■ Exercise goal
Extract all lines that hold "elements" from the records below.

■ Page segmentation data
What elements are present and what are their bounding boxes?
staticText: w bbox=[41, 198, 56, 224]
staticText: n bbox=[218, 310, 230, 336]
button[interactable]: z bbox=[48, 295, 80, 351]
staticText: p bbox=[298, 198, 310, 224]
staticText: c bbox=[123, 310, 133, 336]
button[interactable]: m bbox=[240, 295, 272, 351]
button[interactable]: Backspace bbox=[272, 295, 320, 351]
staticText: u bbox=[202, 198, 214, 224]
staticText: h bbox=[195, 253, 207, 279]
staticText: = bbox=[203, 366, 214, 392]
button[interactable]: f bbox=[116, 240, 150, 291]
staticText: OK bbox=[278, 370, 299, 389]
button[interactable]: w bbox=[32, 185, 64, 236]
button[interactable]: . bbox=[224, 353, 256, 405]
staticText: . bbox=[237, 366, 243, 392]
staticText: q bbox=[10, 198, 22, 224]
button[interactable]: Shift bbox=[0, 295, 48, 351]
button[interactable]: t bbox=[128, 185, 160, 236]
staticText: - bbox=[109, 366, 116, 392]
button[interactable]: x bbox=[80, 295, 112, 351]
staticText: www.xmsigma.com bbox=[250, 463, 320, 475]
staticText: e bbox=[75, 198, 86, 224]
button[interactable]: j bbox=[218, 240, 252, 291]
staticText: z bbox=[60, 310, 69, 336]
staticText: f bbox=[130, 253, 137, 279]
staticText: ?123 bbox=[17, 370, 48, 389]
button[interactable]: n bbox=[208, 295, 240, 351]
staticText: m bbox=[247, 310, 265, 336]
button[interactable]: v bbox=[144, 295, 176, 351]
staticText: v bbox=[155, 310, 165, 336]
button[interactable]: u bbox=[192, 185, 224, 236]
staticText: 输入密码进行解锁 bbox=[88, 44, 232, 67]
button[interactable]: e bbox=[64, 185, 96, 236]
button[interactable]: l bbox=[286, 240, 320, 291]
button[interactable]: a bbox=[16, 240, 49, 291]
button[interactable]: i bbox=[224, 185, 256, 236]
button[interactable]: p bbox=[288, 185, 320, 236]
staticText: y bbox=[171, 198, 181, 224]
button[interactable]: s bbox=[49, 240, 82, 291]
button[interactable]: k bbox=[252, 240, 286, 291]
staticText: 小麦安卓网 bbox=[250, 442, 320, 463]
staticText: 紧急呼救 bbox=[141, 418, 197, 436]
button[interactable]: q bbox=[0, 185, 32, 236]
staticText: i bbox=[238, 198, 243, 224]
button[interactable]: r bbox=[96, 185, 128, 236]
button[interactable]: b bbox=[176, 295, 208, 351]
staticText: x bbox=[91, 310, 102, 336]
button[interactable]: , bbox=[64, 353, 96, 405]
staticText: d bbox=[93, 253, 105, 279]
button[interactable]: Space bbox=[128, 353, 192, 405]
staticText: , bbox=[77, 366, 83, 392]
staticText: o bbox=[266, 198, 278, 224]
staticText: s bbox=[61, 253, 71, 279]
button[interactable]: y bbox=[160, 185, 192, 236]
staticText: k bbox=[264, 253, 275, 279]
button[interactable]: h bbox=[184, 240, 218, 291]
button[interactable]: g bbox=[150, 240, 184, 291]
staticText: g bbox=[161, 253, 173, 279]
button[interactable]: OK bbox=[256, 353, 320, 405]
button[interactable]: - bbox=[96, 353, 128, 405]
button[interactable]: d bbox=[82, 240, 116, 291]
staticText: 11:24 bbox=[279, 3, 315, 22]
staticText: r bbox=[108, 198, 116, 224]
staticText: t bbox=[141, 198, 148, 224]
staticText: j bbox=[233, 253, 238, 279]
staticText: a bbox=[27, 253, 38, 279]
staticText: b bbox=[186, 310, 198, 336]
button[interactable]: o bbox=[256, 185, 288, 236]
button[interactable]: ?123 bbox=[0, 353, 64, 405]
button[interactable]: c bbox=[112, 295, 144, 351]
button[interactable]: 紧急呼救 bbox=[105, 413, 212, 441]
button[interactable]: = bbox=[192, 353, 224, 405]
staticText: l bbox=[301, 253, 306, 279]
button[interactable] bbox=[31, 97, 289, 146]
...
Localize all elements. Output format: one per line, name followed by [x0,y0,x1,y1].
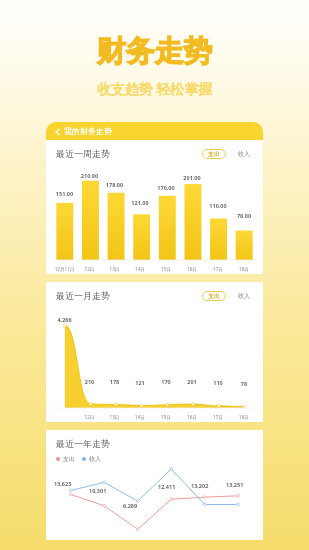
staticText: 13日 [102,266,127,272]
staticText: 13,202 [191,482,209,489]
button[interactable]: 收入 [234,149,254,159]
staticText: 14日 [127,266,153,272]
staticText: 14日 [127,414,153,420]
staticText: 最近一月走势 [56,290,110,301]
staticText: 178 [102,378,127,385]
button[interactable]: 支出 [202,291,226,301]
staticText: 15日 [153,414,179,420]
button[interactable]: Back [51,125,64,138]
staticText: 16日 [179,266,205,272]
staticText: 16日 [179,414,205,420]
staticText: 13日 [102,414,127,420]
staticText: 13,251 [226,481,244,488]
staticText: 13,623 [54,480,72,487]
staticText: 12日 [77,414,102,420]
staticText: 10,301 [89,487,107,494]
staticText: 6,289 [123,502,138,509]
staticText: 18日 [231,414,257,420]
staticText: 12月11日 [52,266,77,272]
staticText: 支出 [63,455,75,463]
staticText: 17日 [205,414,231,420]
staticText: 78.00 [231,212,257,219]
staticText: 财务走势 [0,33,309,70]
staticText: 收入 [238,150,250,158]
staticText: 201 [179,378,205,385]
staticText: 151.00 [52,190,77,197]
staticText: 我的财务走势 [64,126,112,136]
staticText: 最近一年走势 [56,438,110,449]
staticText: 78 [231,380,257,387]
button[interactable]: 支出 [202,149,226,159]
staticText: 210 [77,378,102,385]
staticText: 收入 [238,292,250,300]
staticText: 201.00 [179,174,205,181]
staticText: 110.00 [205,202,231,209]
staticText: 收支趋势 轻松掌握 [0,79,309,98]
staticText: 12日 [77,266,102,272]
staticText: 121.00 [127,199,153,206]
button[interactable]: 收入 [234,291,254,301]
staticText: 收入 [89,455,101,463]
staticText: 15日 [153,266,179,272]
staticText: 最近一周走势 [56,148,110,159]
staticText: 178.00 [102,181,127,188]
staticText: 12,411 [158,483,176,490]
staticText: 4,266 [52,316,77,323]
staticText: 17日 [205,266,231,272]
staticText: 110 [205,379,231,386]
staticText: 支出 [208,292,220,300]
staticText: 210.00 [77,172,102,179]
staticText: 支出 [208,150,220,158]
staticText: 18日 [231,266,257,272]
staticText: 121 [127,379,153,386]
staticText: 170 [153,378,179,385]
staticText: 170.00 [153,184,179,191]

■ Response to this task
What elements are present and what are their bounding boxes?
Localize all elements. Output format: one per line, name followed by [x0,y0,x1,y1].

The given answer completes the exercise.